WIP: Add deriving and derivingK to @newtype

[ybasket]

Allows to have boilerplate for deriving type classes from a reprentation type instance generated by the macro itself so that in many cases users can avoid writing a companion object manually.

Changes:

• add deriving and derivingK parameters to @newtype annotation
• generate implicit companion object members for each mentioned type class
• remove two unused lines in NetTypeMacros.generateNewType
• Update cats to stable version

The whole approach is inspired by https://github.com/oleg-py/enumeratum-macro. I made it a WIP as I first wanted to get feedback whether this is seen as a useful addition and whether syntax/naming is fine. If so, I'll write some docs as well.

Example:

@newtype case class PhoneNumber(value: String)

object PhoneNumber {
  implicit val eq: Eq[PhoneNumber] = deriving
  implicit val show: Show[PhoneNumber] = deriving
  implicit val hash: Hash[PhoneNumber] = deriving
}

becomes

@newtype(deriving[Eq, Show, Hash]) case class PhoneNumber(value: String)

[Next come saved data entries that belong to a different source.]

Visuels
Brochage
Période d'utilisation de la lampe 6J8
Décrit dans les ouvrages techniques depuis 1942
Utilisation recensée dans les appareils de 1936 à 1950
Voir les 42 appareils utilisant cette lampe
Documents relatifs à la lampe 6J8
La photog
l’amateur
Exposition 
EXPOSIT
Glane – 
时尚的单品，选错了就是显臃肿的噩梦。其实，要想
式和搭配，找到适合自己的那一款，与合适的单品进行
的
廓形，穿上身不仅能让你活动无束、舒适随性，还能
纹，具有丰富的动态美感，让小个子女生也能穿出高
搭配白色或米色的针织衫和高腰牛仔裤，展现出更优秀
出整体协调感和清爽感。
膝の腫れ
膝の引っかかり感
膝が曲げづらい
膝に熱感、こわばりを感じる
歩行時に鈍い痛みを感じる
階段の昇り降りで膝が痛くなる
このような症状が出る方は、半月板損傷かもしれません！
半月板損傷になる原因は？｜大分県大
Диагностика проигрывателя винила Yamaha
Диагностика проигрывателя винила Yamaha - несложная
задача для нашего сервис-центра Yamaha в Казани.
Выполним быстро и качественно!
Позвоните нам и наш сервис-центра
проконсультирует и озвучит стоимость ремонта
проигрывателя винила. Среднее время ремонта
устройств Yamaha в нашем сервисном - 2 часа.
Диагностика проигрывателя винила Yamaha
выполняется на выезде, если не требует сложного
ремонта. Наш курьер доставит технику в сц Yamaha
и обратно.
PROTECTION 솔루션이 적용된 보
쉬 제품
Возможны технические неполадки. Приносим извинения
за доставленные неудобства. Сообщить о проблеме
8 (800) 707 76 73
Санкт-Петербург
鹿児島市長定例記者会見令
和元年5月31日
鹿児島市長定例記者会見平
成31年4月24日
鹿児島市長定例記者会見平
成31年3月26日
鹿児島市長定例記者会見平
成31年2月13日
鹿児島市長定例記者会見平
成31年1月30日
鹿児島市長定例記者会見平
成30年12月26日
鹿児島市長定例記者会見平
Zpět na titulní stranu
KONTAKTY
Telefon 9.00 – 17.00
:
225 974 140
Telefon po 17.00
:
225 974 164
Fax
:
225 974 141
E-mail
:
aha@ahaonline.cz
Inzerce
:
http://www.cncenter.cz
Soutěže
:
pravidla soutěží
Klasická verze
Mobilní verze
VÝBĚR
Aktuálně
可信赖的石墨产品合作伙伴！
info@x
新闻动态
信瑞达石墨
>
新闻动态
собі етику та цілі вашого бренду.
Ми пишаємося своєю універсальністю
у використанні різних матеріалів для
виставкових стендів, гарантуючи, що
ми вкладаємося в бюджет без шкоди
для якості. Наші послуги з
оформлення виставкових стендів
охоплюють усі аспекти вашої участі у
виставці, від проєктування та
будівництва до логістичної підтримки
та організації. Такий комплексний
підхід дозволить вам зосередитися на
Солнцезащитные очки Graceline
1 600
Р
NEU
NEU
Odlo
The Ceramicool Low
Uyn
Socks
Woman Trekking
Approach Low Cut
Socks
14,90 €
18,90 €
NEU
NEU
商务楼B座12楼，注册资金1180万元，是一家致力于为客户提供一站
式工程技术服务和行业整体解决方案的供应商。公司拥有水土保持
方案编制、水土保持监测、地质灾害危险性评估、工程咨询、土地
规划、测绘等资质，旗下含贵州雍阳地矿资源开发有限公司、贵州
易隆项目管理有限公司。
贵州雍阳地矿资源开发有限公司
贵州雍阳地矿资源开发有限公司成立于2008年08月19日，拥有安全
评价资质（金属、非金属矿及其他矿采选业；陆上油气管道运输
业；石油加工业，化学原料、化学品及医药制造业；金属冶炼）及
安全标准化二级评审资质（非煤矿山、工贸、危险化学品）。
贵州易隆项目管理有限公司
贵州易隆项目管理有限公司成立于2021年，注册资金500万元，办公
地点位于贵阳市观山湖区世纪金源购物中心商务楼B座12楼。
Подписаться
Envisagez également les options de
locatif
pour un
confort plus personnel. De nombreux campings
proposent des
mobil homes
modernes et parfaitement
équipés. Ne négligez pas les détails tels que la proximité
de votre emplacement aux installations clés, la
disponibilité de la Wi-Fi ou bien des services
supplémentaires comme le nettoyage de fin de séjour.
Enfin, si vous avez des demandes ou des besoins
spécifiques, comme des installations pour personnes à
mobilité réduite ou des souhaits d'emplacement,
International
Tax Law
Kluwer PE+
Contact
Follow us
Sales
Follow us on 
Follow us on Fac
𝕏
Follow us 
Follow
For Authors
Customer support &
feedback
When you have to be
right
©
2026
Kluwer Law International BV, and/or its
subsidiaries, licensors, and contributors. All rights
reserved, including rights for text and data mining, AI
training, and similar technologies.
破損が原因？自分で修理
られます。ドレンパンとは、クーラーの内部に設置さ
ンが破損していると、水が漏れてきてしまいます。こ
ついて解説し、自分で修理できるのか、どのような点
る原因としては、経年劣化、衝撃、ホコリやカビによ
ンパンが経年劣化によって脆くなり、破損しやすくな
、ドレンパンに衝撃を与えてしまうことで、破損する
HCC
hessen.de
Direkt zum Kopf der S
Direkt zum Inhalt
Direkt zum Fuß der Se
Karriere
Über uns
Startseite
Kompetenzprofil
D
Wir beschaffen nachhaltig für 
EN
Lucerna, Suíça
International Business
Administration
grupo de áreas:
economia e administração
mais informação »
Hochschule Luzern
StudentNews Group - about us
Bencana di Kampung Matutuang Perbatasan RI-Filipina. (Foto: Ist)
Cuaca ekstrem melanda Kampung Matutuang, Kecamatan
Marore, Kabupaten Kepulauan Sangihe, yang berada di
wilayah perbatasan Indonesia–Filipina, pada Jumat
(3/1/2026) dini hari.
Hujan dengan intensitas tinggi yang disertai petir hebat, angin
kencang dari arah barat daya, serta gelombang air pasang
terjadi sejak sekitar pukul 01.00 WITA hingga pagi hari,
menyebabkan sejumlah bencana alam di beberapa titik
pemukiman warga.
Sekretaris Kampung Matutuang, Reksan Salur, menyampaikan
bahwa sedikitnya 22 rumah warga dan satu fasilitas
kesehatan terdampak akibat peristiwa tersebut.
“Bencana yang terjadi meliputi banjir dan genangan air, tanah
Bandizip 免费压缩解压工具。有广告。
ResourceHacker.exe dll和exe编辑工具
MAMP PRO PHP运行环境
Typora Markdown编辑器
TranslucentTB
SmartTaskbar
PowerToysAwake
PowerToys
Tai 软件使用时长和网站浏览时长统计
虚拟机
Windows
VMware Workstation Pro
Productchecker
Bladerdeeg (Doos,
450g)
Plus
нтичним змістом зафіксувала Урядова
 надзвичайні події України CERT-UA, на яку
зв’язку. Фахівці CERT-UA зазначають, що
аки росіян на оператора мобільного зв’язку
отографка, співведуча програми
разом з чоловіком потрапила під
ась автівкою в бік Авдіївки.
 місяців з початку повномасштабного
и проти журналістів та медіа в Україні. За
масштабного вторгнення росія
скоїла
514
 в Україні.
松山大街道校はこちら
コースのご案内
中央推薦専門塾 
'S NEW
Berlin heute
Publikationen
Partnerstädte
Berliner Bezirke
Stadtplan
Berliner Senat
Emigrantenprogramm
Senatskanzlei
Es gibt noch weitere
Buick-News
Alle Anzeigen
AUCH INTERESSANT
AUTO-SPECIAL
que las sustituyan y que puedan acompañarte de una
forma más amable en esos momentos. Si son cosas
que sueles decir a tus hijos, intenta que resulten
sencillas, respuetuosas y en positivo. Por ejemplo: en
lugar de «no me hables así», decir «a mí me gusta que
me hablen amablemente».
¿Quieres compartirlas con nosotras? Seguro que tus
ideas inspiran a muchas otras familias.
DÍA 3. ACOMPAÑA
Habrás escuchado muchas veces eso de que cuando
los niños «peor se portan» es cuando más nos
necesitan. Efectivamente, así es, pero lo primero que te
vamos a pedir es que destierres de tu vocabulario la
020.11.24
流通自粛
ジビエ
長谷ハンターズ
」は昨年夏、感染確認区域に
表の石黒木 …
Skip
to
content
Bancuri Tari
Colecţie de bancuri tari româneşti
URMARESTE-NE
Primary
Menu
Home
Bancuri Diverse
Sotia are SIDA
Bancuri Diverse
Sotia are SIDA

More examples can be found in the tests.

[Fristi]

This can also be achieved more generally:

implicit def coercibleShow[N, P](implicit ev: Coercible[N, P], R: Show[P]): Show[N] =
    R.contramap[N](ev.apply)

  implicit def coercibleEq[N, P](implicit ev: Coercible[N, P], R: Eq[P]): Eq[N] =
    R.contramap[N](ev.apply)

  implicit def coercibleOrder[N, P](implicit ev: Coercible[N, P], R: Order[P]): Order[N] =
    R.contramap[N](ev.apply)

[ybasket]

@Fristi thank you for the feedback. Your examples definitely work well for many use cases, no doubts. There's also the "dual" to derive any type class instance for a given newtype (example taken from the NewTypesMacrosTest):

@newtype case class Text(private val s: String)
object Text {
  implicit def typeclass[T[_]](implicit ev: T[String]): T[Text] = deriving
}

There are use cases though where these two approaches have their drawbacks. The approach you mention has the following:

• definition outside of the implicit scope, forcing users of your newtypes to import them

• it is not specific to one newtype. That is especially problematic when you want to define some type class instances yourself (for different behavior) as they'll be ignored if put in the respective companion objects (lexical scope beats implicit scope). Example:

  object Demo {
  
  @newtype case class Text(value: String)
  
  object Text {
  implicit val greetable: Greetable[Text] = new Greetable[Text] {
    override def greet(t: Text): String = s"Text: ${t.value}"
  }
  }
  
  trait Greetable[T] {
  def greet(t: T): String
  }
  
  object Greetable {
  implicit val string: Greetable[String] = new Greetable[String] {
    override def greet(t: String): String = t
  }
  }
  
  implicit def coercibleGreetable[N, P](implicit ev: Coercible[N, P], R: Greetable[P]): Greetable[N] =
  new Greetable[N] {
    override def greet(t: N): String = R.greet(t.coerce[P])
  }
  
  val greeting = implicitly[Greetable[Text]].greet(Text("Hello!"))
  println(greeting) // gives "Hello" instead of "Text: Hello"
  }

The deriving and derivingK helpers as they're part of this library now offer a way to handle this in a nice way, but using them involves writing boring, mechanic boilerplate which grows with the amount of type classes you need. This PR suggests an opt-in way to have this boilerplate generated by the macro while maintaining full control over all instances available. Maybe it's not worth adding the complexity, but I see a benefit in it.

[carymrobbins]

There's also the scalaz-deriving plugin which does something similar. Example quoted from the readme -

@newtype
@deriving(Encoder, Decoder)
case class Bar(s: String)

expanding into

@newtype
case class Bar(s: String)
object Bar {
  implicit val _deriving_encoder: Encoder[Bar] = deriving
  implicit val _deriving_decoder: Decoder[Bar] = deriving
}

Not saying something like this isn't worthwhile, but an alternative that might be worth looking at.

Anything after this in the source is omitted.